As I looked over my shoulder I suddenly realized I had no idea what to do. I look straight into the limpid brown eye and at the big head blocking out the sun all of a sudden… and I’m stumped.

Are cows allowed inside?

I really have no idea. Glancing around the living room I find myself trying to reason it out! The floor is dirt and easy to sweep and there is a bit of straw so maybe its ok that she’s there. She certainly seems confident. Then again the table and chairs have beautiful lace cloths over them that I wouldn’t even trust a dog around much less a cow. But if I try to get her out the door and she’s supposed to be there, would that be rude?

I really have to make a decision here because she’s most of the way in the door now. Alright this room looks too small to have a cow in it so I’d better do something…wait how do you get a 1200 pound animal to move where you want it to?

I’m about half way between sitting and standing when I see the swirl of purple skirts out of the corner of my eye.

“Shoo! Shoo!”

Ah that’s how. Here is Maria with the water, deftly managing to balance the enormous pitcher while swatting the cow with her towel.

Her purple dress fits the home perfectly, careful stitching holds an elegant collar stiff against her neck, touches of lace have been added to the shoulders to make them stiffer and add some flare. The one spot that might have once been a tear in the fabric of the hem has been not only repaired, but neatly embroidered over with a beautiful lavender colored flower.

As she finishes chasing our bovine invader back to her small shed on the side of the house, she flashes a huge smile and carefully pats her pure white hair as if to check that no stray hairs have gone out of place. With her rosary, her dress, her mannerisms and attitude she could fit in at any church in America, and reminds me of nothing more than the times I would sit with my Grandmother and her friends as they prepared to go out and sing in the choir on Sundays. Never underestimate those smiling old ladies, they can move mighty quick, especially if you take their brownies without saying thank you!

She sweeps back into the room and carefully serves each person water, repeatedly thanking us for coming. You would never know that it was she that should be receiving the thanks. Because today was the day we were visiting a special group of people; five people to be exact. Five people who had volunteered to donate plots of land for the water project. Maria’s was one of the last we were visiting. At each site we had been told of the positions the person held in the community. Council members, community elders, land owners, the movers and the shakers had offered up their land.

But, as we stepped off Kibos road and walked behind a small little fruit stand and around the corner into the equally small little yard of a well-kept home, mud walls carefully plastered and sealed, I could tell that this visit was going to be different.

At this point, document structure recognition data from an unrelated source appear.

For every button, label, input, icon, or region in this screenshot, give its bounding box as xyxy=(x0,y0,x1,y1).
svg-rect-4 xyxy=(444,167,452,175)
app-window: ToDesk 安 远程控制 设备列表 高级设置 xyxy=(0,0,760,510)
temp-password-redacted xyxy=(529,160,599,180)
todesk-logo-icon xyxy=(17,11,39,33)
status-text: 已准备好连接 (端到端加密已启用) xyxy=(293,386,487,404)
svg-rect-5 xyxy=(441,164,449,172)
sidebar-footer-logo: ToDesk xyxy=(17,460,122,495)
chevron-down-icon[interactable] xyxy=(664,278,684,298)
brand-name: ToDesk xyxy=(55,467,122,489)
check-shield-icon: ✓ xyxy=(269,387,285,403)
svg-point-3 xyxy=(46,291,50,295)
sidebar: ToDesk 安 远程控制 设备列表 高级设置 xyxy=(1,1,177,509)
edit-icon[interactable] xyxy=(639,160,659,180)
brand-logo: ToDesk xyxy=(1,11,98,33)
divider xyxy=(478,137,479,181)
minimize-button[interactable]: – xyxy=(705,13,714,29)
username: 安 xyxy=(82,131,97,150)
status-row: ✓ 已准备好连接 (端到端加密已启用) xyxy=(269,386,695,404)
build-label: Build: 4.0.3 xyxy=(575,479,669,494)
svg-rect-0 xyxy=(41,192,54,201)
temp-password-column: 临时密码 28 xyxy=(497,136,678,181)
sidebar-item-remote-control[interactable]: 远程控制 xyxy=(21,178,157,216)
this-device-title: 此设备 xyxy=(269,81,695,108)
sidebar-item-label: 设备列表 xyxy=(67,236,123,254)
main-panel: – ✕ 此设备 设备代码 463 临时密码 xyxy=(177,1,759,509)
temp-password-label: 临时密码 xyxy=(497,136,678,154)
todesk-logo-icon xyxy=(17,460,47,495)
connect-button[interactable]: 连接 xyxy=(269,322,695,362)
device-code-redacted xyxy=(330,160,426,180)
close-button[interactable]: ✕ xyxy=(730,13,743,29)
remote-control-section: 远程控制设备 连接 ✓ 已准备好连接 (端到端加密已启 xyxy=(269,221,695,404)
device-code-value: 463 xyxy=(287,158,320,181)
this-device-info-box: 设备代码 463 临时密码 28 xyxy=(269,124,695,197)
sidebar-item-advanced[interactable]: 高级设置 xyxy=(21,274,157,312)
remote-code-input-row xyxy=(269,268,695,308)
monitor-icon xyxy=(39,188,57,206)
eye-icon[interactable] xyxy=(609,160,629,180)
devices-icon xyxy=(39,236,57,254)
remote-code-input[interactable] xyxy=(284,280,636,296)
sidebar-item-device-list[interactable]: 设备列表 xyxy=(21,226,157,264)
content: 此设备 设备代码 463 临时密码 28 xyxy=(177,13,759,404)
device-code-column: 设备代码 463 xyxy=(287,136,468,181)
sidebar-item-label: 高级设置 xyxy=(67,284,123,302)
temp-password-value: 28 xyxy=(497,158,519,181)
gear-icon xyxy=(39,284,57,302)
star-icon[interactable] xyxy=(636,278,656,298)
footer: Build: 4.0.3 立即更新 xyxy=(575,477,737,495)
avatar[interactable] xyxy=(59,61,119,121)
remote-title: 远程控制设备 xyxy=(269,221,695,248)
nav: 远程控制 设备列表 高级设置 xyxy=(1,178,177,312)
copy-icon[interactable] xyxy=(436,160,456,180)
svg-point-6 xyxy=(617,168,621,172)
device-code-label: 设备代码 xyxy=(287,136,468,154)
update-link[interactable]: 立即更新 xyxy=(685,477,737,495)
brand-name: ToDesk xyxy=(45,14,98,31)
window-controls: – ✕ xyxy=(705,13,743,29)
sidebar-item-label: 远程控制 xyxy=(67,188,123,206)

She sat across from us in her finest dress and I listened as she told us about the three boys she took care of; one grandson and two orphans that she had adopted and taken in as her own. As she talked about their successes in school, with that satisfied look that I’m pretty sure only mothers have, I couldn’t help but wonder how hard it must have been to put three boys through school, especially on her own.

But, not being one to dawdle, Maria has us up and out the front door. We’re almost moving as fast as our friend in the shed, who is happily chewing her cud and giving me a once over look that could easily be saying “See…you were too dirty too.” Or maybe that’s just my subconscious worrying that I’ve left a smudge on those fine lace clothes.

We pick our way over the dirt path beside the shed to a small field that can’t be bigger than a high school soccer pitch. Enclosed with a fence made of sticks woven together you can see the care Maria takes even in the way she tends her crops. Out ahead of us she excitedly begins showing off the area she has marked off from her small little piece of land. She carefully walks out to a stick and paces off the area a water kiosk would take up. Then she keeps going and shows us the EXTRA space she can donate for a small garden where women can come to learn how to use drip irrigation and other farming techniques. As she stands by the fence and shows how easy the access to the road is and explains how she and her boys can clear away all the plants where ever we think is best, I can’t help but be humbled by this amazing woman and her willingness to so completely share what little she has.

As we wrap up our short little tour I ask her one last question.

“Why put the kiosk near your house?”

And with that same big grin she had when she so deftly handled our uninvited guest, she replies “So I can chase off any thieves.” And, with that, I suddenly have to wonder if Maria has the same wooden spoon in her kitchen as my grandmother. Somehow I think I’ll just say Thank You.